• **Input for this task**:

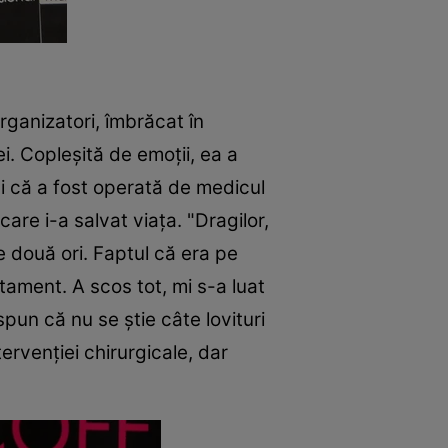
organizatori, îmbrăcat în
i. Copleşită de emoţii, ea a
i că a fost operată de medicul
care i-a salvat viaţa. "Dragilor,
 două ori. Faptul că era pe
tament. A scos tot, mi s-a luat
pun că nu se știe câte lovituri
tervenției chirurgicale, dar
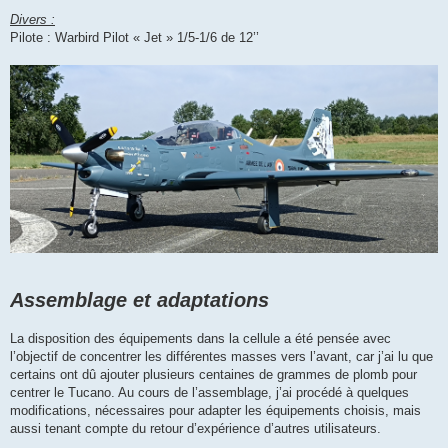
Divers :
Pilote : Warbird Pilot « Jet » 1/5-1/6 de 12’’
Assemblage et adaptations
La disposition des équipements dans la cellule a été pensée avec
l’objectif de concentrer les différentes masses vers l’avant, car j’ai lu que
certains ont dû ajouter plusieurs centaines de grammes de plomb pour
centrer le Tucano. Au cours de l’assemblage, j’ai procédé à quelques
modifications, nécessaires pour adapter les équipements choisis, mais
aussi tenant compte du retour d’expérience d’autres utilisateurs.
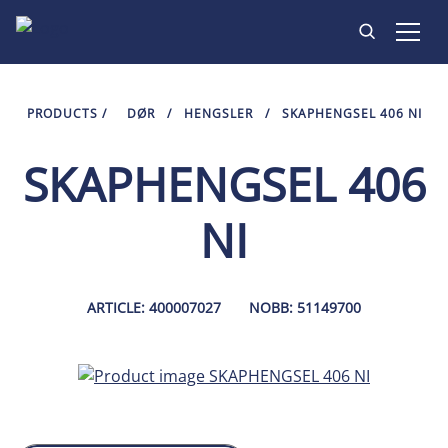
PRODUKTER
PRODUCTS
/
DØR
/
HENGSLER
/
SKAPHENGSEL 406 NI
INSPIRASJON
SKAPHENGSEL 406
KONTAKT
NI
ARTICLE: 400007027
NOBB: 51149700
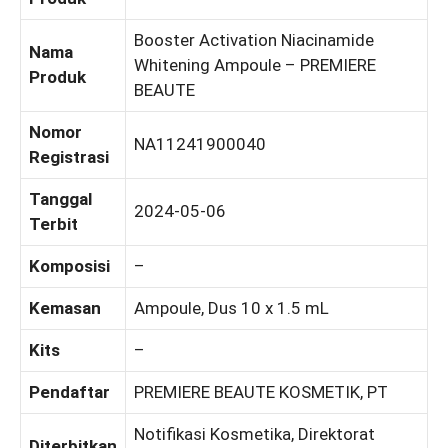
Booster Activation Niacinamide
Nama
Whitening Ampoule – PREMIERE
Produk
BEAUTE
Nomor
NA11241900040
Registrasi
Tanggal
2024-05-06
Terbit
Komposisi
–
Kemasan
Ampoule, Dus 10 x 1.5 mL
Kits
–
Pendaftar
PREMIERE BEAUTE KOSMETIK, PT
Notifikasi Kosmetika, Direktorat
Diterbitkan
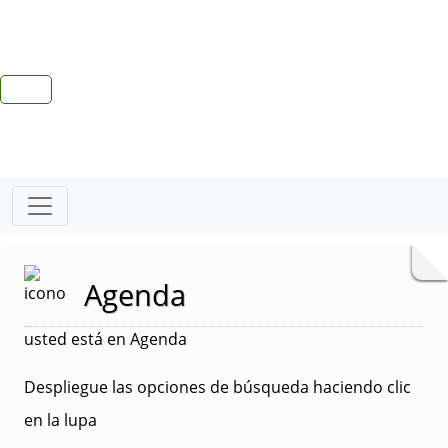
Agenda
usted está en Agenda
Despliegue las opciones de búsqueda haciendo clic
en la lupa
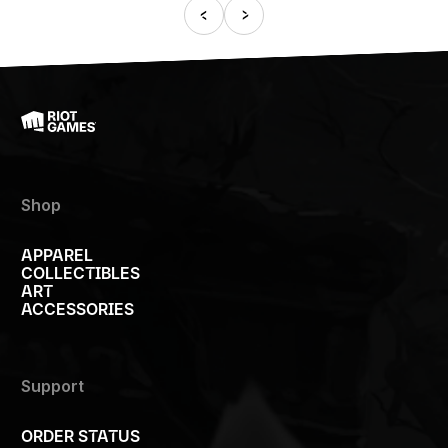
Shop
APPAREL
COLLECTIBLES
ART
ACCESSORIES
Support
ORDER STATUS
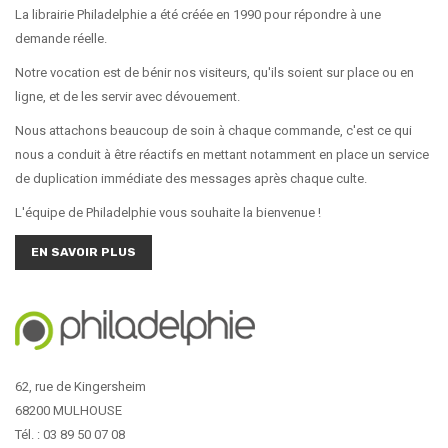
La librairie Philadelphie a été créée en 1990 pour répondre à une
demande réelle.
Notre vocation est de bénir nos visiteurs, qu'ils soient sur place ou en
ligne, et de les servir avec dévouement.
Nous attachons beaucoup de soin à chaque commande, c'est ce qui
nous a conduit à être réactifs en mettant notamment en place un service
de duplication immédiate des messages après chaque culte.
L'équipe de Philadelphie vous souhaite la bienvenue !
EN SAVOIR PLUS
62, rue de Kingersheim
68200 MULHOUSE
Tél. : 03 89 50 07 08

• **Problem**: Filter the records above, keeping each line that contains the word "place".

• **Task output**:
Notre vocation est de bénir nos visiteurs, qu'ils soient sur place ou en
nous a conduit à être réactifs en mettant notamment en place un service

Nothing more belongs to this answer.